\begin{tabular}{|l|l|l|}
\hline
Temperature ([tex]$^{\circ}C$[/tex]) & Sweat Production (ml) & Urine Production (ml) \\
\hline
10 & 28 & 70 \\
\hline
15 & 45 & 60 \\
\hline
20 & 70 & 47 \\
\hline
25 & 115 & 35 \\
\hline
30 & 190 & 21 \\
\hline
35 & & \\
\hline
\end{tabular}

1. Plot a line graph of these results.
2. Describe the relationship between sweat production and urine production with an increase in temperature.
3. Explain the significance of this relationship.
4. Use your graph to predict the rate of sweat production and urine production at [tex]$40^{\circ} C$[/tex].
5. If you were to do this experiment, state the variables that you would control to achieve an accurate result.
6. How could you improve the experiment?



Answer :

To tackle this problem, let's break down the tasks step by step.

### Step 1: Tabulate the Data

The data provided in the table can be summarized as follows:

| Temperature (°C) | Sweat Production (unit) | Urine Production (unit) |
|------------------|-------------------------|-------------------------|
| 10 | 28 | 70 |
| 15 | 45 | 60 |
| 20 | 70 | 47 |
| 25 | 115 | 35 |
| 30 | 190 | 21 |
| 35 | | |

### Step 2: Interpolate Missing Values

The values for temperature 35°C and 40°C are missing in the given data set.
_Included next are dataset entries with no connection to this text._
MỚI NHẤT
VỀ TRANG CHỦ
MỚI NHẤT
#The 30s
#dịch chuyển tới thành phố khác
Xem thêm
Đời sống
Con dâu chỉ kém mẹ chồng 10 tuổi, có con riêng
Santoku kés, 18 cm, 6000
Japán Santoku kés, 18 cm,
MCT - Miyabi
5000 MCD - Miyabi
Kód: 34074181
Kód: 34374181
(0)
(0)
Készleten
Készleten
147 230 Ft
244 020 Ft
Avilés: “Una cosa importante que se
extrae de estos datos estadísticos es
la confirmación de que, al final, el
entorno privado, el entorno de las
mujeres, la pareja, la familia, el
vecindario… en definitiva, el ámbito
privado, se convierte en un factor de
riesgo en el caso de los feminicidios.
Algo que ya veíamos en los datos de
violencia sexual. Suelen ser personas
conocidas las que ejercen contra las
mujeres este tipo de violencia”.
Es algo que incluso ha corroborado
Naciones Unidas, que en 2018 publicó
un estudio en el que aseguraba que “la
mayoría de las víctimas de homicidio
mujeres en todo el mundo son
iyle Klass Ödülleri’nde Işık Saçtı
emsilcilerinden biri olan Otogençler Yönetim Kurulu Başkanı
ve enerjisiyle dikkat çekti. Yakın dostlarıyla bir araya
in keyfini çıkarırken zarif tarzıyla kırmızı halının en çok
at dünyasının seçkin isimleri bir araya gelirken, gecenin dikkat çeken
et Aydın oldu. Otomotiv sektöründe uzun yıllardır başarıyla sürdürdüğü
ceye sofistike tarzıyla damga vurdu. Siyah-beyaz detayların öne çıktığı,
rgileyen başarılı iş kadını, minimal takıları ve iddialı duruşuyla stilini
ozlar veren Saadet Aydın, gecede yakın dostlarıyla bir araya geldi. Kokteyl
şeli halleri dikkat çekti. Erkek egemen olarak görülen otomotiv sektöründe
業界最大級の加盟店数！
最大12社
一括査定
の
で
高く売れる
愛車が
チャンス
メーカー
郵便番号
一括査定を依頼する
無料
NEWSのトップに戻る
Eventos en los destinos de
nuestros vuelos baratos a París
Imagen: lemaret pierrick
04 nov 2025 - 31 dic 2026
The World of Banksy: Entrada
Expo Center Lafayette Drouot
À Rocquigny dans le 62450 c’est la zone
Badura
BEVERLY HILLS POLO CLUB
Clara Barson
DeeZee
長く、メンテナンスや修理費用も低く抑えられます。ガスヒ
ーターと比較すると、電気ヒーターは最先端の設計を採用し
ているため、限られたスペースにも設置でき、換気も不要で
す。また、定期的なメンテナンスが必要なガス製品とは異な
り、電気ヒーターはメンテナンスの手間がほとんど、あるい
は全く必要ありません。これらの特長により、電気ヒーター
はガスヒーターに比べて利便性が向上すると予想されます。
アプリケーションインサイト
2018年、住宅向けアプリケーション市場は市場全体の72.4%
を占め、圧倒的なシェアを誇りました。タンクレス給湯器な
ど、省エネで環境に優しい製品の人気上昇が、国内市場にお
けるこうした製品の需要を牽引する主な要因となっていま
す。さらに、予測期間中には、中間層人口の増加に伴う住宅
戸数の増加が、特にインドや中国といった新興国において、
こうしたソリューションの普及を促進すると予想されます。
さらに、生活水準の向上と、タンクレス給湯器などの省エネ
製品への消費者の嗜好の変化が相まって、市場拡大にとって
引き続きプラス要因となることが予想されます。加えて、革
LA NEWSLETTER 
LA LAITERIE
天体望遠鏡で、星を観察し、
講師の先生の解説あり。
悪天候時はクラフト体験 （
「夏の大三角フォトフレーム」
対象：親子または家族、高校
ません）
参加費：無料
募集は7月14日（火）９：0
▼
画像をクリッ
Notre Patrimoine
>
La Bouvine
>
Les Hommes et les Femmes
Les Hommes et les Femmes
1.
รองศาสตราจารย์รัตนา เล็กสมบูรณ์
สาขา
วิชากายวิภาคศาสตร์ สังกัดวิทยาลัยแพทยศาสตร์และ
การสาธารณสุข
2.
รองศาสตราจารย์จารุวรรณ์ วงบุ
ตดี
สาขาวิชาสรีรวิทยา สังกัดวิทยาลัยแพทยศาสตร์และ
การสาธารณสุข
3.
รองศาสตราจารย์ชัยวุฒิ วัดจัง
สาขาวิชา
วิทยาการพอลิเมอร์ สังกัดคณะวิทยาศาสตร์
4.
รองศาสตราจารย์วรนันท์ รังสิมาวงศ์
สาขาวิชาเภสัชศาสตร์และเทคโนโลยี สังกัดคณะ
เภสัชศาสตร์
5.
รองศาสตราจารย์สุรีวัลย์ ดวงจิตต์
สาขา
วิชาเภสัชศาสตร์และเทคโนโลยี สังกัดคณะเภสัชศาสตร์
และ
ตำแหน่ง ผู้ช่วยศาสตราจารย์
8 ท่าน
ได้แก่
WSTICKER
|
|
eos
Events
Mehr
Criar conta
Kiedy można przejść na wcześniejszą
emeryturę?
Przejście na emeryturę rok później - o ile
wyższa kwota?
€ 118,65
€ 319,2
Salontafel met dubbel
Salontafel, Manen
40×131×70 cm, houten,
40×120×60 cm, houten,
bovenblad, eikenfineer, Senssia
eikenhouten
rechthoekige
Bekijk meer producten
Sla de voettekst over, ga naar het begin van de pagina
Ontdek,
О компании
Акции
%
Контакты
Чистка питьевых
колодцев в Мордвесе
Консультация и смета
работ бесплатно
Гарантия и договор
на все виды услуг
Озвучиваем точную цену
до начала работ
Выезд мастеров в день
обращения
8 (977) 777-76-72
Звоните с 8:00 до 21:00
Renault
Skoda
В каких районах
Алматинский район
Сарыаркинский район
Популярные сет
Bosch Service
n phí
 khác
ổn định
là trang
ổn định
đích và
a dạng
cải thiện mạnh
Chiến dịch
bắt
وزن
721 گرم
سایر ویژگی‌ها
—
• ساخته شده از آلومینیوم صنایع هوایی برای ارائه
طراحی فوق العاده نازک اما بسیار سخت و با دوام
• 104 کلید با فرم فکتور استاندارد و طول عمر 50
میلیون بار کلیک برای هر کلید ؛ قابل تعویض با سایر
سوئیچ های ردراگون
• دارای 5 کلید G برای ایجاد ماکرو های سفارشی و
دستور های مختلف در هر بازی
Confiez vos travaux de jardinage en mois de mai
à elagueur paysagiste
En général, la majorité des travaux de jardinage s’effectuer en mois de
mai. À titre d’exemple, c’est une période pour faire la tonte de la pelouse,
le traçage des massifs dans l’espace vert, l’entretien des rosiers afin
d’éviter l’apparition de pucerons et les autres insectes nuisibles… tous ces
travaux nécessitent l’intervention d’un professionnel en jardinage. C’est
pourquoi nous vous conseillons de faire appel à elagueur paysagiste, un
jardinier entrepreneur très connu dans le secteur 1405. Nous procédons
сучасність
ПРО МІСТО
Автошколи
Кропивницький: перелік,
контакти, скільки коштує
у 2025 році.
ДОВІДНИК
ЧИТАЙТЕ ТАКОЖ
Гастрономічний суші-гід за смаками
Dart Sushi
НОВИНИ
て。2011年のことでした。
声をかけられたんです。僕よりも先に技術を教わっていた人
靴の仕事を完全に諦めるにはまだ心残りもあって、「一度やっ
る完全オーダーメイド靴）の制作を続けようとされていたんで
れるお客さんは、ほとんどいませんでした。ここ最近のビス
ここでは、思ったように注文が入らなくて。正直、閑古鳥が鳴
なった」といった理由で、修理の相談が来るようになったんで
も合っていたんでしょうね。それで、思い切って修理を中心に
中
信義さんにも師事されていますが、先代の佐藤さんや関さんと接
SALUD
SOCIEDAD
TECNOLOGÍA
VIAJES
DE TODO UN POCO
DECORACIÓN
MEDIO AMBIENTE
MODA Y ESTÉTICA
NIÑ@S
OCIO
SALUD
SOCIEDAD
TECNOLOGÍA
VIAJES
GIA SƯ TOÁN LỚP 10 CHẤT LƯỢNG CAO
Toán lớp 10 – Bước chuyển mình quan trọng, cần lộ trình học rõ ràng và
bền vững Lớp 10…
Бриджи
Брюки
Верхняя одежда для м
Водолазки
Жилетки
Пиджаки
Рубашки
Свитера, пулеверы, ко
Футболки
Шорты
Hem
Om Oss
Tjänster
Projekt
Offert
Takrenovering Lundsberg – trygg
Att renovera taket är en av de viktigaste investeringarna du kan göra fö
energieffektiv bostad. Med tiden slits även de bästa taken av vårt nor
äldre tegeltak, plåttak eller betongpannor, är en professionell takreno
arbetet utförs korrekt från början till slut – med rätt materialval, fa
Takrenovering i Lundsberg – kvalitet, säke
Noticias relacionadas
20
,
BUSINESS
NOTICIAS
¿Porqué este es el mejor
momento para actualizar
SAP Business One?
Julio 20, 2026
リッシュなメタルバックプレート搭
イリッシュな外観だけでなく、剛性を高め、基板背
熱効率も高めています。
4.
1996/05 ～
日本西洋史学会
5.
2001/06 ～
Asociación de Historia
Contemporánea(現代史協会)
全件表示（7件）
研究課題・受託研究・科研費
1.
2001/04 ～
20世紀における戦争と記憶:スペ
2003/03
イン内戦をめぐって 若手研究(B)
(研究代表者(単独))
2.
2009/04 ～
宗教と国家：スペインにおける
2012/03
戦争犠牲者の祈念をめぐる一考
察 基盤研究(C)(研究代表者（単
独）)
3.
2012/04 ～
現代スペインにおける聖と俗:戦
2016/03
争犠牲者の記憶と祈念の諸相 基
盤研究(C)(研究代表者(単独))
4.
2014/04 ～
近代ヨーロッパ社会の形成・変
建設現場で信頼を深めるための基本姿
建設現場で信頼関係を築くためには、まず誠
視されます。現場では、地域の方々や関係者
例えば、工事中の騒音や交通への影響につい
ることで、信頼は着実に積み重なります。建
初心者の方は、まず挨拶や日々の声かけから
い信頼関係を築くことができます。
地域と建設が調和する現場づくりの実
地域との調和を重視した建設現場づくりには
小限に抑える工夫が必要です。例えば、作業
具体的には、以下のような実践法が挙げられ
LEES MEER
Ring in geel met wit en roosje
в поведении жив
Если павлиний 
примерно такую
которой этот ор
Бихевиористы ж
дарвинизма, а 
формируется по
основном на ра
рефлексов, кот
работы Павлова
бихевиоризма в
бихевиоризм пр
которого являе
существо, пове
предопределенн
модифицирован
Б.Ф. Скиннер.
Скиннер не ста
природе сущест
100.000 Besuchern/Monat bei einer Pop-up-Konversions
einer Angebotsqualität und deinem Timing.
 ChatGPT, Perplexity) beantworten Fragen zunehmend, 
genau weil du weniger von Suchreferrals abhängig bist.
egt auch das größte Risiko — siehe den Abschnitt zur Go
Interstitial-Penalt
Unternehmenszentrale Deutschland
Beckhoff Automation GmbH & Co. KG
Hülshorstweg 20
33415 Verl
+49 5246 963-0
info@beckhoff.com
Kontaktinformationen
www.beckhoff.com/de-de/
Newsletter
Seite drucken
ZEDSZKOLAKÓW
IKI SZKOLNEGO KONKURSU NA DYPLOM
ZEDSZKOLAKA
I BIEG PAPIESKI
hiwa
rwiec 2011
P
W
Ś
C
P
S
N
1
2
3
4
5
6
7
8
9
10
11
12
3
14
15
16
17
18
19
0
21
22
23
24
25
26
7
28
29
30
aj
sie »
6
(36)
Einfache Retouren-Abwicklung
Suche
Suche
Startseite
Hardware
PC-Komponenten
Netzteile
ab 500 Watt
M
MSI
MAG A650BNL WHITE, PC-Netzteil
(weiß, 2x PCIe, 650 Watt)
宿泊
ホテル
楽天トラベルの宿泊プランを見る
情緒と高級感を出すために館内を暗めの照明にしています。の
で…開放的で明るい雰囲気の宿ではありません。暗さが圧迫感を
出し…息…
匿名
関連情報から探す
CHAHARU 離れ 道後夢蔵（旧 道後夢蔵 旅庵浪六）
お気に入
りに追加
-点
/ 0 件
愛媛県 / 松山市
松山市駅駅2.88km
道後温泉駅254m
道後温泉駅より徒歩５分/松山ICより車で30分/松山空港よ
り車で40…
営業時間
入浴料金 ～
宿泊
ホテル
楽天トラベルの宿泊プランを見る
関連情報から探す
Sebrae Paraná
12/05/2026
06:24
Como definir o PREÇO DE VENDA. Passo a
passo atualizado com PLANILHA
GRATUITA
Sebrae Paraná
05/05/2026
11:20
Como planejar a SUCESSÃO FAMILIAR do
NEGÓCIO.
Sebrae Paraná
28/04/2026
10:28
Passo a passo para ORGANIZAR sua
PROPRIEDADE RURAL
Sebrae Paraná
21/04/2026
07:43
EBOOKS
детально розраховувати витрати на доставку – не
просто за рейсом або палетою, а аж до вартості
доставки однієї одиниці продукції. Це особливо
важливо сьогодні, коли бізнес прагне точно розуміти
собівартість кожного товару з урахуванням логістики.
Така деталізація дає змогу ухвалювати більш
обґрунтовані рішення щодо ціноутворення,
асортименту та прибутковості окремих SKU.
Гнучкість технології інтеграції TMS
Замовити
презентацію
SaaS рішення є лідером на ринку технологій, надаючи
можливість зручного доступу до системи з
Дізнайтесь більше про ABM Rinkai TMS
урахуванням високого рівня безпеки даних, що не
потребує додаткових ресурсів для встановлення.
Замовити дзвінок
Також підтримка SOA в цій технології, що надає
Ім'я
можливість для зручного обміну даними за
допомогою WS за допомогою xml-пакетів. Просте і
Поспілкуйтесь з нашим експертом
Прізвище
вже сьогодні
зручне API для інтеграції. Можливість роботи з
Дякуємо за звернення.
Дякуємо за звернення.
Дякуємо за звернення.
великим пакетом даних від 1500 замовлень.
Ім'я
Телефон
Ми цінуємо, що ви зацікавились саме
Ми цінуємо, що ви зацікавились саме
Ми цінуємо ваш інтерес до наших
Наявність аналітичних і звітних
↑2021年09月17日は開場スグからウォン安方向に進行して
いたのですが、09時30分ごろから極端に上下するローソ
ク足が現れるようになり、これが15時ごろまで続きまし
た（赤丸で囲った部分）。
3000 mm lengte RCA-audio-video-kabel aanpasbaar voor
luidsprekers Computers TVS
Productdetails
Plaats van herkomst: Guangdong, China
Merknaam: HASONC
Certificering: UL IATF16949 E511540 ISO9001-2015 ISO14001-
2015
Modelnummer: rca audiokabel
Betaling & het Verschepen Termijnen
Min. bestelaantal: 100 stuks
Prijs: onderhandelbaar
We can use linear interpolation to estimate these values.

#### Step 2.1: Estimate for 35 °C
To find sweat and urine production at 35°C, we can observe the trend from previous recorded values and use linear interpolation.

For sweat production:
- At 30°C, sweat production is 190 units.
- Let's assume the trend continues, and at higher temperatures, sweat production increases.
- We can estimate the sweat production at 35°C using a linear trend (or through more exact methods using nearby points).

For urine production:
- At 30°C, urine production is 21 units.
- Let's assume the trend continues, and at higher temperatures, urine production decreases.
- Similarly, we can estimate urine production at 35°C using a linear trend.

#### Step 2.2: Estimate for 40 °C
Similarly, we interpolate between 35°C and the next logical increment of 5°C to estimate values at 40°C.

### Step 3: Plot the Data

Using interpolation (the exact interpolated values can be confirmed using a tool or exact calculations):

| Temperature (°C) | Sweat Production (unit) | Urine Production (unit) |
|------------------|-------------------------|-------------------------|
| 10 | 28 | 70 |
| 15 | 45 | 60 |
| 20 | 70 | 47 |
| 25 | 115 | 35 |
| 30 | 190 | 21 |
| 35 | ~250 | ~10 |
| 40 | ~320 | ~5 |

Next, plot these values using a line graph.

### Step 4: Describe the Relationship

By observing and plotting the data on a graph, we can describe the relationship between sweat and urine production:

- Sweat Production: Increases with temperature. The relationship appears to be nonlinear; as temperature rises, sweat production dramatically increases.
- Urine Production: Decreases with temperature. The relationship also seems nonlinear; urine production significantly drops as the temperature increases.

This relationship suggests a physiological response to temperature where the body sweats more to cool down and conserves water, leading to reduced urine production.

### Step 5: Predictions

At 40°C:
- Sweat Production: Approximately 320 units.
- Urine Production: Approximately 5 units.

### Step 6: Variables to Control

To achieve accurate results in such an experiment, control the following variables:
- Humidity: Ensure constant humidity levels throughout the experiment.
- Hydration: Ensure all participants are equally hydrated.
- Physical Activity: Control for physical activity levels, as activity affects sweat and urine production.
- Measurement Methods: Use consistent and precise methods for measuring sweat and urine.

### Step 7: Improving the Experiment

To improve the experiment:
- Larger Sample Size: Use more participants to increase result reliability.
- Controlled Environment: Conduct the experiment in a controlled environment to account for external variables.
- Additional Variables: Control additional variables like food intake and clothing that can influence the results.

By following these steps, you can accurately analyze the relationship between temperature and sweat/urine production and predict values at unmeasured temperatures.